## Task statement
Among the lines of the records, find all that carry the word "rear" and copy them.

Start of Dataset

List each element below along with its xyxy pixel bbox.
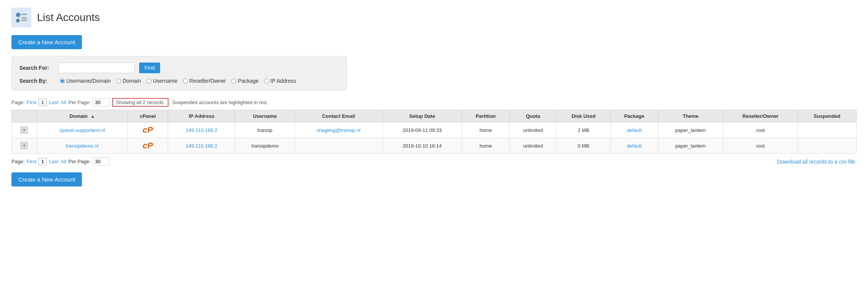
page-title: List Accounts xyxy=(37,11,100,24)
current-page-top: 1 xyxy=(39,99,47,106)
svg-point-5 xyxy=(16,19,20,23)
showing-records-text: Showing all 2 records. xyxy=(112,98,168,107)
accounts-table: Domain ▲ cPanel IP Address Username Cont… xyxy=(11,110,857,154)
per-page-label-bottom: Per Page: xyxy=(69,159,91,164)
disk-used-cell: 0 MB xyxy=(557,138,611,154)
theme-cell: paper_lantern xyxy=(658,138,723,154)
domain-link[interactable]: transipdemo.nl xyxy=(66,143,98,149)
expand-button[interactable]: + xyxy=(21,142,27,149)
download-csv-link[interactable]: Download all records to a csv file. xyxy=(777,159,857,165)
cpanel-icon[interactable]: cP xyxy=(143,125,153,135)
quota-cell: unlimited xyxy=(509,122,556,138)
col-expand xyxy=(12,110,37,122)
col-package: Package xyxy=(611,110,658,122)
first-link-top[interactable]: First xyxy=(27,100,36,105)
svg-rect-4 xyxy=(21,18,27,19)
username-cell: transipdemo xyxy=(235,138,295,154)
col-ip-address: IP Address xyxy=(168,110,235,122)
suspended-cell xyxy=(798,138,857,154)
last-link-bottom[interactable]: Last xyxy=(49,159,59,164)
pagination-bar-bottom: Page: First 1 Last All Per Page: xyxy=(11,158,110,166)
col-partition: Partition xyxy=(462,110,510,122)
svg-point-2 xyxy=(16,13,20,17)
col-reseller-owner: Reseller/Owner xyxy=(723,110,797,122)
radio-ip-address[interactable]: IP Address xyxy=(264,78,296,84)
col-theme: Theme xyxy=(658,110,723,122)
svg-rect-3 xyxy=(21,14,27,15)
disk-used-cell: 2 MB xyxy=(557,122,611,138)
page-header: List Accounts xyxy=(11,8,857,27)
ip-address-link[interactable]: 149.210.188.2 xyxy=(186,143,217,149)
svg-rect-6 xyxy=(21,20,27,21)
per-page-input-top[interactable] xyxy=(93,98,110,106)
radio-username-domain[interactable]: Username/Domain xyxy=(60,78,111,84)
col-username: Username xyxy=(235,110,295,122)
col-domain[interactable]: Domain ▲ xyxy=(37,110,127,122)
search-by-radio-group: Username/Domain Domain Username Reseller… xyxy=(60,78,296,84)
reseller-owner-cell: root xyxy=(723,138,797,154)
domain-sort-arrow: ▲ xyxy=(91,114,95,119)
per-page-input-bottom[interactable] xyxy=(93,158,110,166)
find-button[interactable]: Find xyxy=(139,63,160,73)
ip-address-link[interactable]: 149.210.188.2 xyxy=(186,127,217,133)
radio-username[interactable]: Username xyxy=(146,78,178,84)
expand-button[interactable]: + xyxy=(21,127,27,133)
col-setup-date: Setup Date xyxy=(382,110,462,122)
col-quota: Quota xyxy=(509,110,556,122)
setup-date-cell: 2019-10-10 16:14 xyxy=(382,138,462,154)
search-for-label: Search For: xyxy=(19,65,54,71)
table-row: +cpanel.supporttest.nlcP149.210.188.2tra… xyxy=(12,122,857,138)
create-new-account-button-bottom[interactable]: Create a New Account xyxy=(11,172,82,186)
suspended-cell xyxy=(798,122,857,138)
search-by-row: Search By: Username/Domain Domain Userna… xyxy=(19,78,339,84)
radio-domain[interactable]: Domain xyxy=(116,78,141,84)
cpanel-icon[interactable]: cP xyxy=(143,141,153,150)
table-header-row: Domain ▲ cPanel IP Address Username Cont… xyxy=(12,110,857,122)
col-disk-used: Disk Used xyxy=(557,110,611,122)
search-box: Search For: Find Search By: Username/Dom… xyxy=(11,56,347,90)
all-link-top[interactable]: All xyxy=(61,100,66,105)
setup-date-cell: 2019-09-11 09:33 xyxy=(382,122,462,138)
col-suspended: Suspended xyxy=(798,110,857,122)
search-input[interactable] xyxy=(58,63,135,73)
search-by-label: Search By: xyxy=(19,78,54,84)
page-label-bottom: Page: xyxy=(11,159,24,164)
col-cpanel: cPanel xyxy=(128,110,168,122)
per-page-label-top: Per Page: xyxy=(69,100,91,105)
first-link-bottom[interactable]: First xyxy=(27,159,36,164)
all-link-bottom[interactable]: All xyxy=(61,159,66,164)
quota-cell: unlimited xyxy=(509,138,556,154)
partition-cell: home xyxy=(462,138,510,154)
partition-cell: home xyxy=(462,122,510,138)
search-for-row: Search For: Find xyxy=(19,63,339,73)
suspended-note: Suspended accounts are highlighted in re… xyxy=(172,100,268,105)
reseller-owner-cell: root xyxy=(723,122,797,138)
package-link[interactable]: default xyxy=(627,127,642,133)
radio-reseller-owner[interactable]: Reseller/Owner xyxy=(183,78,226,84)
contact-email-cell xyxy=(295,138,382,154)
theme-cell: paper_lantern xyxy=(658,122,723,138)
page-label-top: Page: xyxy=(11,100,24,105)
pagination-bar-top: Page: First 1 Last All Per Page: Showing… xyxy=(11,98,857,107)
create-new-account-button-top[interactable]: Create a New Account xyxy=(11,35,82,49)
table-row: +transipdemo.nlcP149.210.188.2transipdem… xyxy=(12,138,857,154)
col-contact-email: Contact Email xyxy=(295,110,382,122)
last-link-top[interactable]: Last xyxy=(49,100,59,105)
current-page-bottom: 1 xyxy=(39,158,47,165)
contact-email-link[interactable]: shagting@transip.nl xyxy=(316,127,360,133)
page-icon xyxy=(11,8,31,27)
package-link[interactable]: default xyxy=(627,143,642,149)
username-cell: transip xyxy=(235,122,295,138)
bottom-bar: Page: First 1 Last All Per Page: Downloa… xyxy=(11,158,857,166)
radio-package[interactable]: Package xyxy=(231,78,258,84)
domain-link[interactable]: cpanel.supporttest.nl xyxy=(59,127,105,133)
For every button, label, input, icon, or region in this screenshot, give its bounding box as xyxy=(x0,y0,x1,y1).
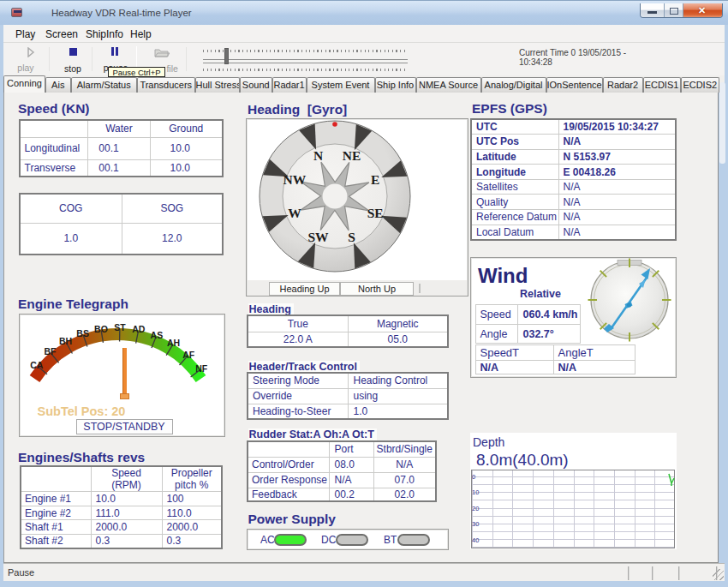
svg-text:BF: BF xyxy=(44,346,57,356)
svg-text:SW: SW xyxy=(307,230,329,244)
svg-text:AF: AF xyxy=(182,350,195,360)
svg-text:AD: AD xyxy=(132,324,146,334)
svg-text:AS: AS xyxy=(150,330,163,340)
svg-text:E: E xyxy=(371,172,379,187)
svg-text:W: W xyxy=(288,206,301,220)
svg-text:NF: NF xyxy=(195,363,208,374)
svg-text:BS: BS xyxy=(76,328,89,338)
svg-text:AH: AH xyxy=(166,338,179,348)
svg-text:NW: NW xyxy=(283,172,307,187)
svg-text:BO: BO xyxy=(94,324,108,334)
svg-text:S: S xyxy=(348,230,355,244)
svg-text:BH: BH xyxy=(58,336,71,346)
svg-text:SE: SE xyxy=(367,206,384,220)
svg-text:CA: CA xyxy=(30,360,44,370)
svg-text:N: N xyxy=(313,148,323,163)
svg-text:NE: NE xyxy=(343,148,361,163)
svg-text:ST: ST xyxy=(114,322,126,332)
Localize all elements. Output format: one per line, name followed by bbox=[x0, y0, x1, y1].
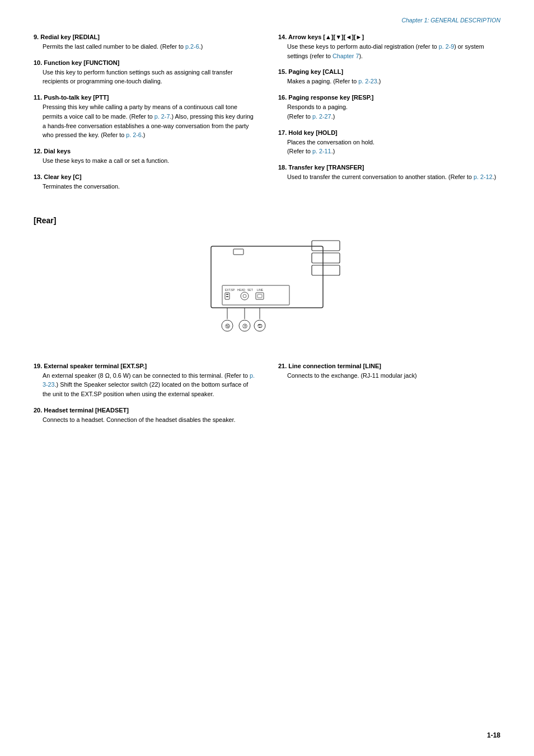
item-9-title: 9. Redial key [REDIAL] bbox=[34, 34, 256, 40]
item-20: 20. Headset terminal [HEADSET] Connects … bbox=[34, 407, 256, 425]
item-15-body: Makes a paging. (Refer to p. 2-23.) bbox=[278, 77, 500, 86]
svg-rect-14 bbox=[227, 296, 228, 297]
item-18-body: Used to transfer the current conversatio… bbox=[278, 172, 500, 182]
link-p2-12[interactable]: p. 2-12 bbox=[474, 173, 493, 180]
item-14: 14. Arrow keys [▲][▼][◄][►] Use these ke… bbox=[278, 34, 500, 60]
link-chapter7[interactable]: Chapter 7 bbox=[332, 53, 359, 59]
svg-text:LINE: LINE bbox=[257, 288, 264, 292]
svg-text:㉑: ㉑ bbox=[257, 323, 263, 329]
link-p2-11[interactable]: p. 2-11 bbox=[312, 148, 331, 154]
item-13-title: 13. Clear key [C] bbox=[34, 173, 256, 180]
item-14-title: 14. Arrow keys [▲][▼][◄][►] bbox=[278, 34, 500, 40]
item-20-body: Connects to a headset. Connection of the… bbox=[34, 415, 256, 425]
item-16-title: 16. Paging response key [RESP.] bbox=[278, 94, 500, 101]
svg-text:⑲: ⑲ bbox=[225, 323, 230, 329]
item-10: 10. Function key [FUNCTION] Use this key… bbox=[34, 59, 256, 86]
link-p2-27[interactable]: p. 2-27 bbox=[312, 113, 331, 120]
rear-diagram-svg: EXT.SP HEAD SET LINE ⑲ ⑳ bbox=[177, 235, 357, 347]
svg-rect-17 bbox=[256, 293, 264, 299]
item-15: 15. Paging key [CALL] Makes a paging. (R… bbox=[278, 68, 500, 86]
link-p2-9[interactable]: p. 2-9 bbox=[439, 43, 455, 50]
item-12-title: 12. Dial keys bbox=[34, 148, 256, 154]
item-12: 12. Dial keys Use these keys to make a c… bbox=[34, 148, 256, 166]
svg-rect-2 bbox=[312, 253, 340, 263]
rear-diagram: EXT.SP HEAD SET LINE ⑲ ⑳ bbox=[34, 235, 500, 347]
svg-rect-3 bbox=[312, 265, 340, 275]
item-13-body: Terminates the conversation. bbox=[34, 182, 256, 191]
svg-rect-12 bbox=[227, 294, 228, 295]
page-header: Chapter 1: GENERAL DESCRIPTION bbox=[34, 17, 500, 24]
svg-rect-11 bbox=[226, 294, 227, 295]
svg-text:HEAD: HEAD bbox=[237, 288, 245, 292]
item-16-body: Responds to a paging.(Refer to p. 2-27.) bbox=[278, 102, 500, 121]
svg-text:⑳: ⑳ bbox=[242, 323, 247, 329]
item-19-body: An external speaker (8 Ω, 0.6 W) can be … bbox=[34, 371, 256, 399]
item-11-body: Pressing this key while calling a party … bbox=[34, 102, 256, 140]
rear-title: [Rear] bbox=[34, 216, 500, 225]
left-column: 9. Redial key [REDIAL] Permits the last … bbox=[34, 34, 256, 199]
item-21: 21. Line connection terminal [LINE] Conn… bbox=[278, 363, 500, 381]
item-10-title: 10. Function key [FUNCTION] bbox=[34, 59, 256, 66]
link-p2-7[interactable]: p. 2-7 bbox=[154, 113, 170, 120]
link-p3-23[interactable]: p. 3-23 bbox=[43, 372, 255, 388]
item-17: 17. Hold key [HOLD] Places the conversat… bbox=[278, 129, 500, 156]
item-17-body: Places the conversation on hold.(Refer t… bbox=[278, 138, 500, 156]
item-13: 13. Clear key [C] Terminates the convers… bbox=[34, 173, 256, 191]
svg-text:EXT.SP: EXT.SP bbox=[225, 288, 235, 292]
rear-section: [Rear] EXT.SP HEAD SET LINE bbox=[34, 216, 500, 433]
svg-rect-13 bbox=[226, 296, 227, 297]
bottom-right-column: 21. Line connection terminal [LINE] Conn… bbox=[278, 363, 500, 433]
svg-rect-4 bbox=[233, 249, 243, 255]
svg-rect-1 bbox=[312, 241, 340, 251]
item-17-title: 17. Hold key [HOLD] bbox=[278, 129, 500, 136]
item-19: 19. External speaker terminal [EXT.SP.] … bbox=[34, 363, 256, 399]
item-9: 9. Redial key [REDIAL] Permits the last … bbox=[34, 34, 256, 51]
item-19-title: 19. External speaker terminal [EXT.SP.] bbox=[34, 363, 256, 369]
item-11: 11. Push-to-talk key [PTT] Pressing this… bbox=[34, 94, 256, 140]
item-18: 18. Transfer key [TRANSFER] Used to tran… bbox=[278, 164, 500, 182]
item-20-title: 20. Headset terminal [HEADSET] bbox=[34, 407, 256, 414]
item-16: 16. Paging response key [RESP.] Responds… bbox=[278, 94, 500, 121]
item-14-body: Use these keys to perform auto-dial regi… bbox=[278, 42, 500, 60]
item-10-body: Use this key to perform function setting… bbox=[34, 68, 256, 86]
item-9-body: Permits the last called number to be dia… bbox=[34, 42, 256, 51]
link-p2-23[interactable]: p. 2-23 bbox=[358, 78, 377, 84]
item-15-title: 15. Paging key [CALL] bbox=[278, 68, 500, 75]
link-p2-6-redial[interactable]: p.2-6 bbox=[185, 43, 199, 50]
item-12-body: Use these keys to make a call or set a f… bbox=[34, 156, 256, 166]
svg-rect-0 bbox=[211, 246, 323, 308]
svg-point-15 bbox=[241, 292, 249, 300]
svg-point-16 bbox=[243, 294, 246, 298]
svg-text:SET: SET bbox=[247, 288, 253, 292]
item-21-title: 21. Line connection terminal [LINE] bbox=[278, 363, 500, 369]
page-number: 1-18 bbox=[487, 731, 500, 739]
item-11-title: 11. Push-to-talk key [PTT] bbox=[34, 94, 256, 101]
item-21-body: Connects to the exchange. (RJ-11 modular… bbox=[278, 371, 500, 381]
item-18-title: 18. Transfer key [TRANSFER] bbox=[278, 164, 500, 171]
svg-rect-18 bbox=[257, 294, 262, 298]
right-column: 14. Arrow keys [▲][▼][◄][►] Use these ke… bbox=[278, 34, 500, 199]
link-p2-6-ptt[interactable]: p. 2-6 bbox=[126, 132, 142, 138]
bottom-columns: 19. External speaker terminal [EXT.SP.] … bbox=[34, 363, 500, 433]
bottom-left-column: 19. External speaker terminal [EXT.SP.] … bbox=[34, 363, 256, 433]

End of Dataset

## Solution to the exercise
rear-diagram-svg: EXT.SP HEAD SET LINE ⑲ ⑳ bbox=[177, 235, 357, 347]
rear-diagram: EXT.SP HEAD SET LINE ⑲ ⑳ bbox=[34, 235, 500, 347]
rear-title: [Rear] bbox=[34, 216, 500, 225]
rear-section: [Rear] EXT.SP HEAD SET LINE bbox=[34, 216, 500, 433]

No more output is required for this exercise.